Disadvantages of shared NFS directories

As of 2024, NFS is the only storage option for Toolforge, so Toolforge users can disregard this section; it is intended as advice for Cloud VPS users.

The shared directories are offered by locally mounting shares exposed from our NFS storage servers. Problems and failures in the NFS server can render your instance slow or sometime unusable, so we strongly recommend considering other options before going this route. The NFS shares are not a solution for the following problems:

  • Storing database or other backups (We are working on coming up with alternatives for tools)
  • Downloading or writing a lot of data into (Use local directories on the instance or /tmp on tools if you need to for any intermediate processing)
  • Other IO intense operations
  • Storing a lot of data - our available storage is limited

/data/scratch

This is a 'temp' space that is shared across all instances in all projects that have opted into this. Any data you put into them can be read by all other instances that have a /data/scratch, but they can not delete your data by default. This data is not backed up.

Use this for:

  1. Sharing public large data between instances
  2. 'Temporary' storage / usage that can be purged later

Do not use these for:

  1. Information that should be kept private to your project (credentials, keys, etc)
  2. Information that should be backed up and kept safe (code, data backups, etc)
  3. Files that are actively read from or written to (e.g. databases, logfiles)

/data/project

This is per-project private space that is shared across all instances in the project only (and not across all instances across all projects as with /data/scratch). Any data you put in them is visible to all other instances in your project only.

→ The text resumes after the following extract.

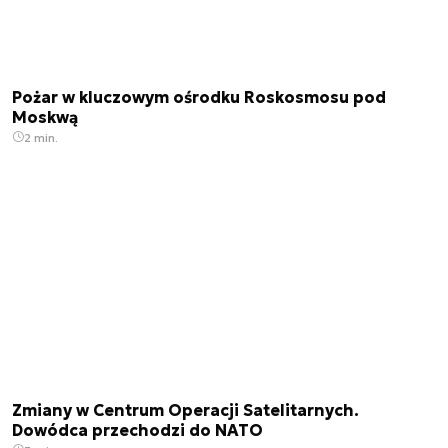
Pożar w kluczowym ośrodku Roskosmosu pod
Moskwą
2 min.
Zmiany w Centrum Operacji Satelitarnych.
Dowódca przechodzi do NATO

Data stored in a project NFS share has some redundancy due to mirroring of content with the secondary NFS server. NFS servers also have periodic snapshots taken for disaster recovery. Point in time recovery of individual files is not easily accomplished however, and may not be possible depending on when the most recent snapshot was taken.

Use this for:

  1. Sharing data/files between instances of your project

Do not use this for:

  1. Storing code / config that is directly run (please store code in git and run them off local storage)
  2. Storing databases / data that is directly manipulated (do not put postgres / mysql / mongo / etc data directories on NFS, and do not do lots of sqlite operations on NFS either)
  3. Logfiles
  4. Temporary storage of large amount of data (use /data/scratch for that instead)

/home

This is per-project private space shared across all instances in your project only and mounted in /home. This allows you to keep a shared homedirectory across instances, to keep a useful scripts, etc in. Note that enabling this will very strongly couple availability of your instance to NFS - you can not ssh in when NFS is down. This data is also backed up.

Use this for:

  1. Storing small scripts / .rc files across instances

Do not use this for:

  1. Same as the "do not use this for" section of Help:Shared storage#.2Fdata.2Fproject

Note that progress is being made in building a simple system to share .rc / convenience scripts that does not involve NFS. You can track that on task T102173.

/public/dumps

Toolforge has access to this directory that stores the dumps generated by Wikimedia projects: public Wikimedia datasets. Toolforge users can directly access dumps data through their Tool account. Cloud VPS users can request to have the share available.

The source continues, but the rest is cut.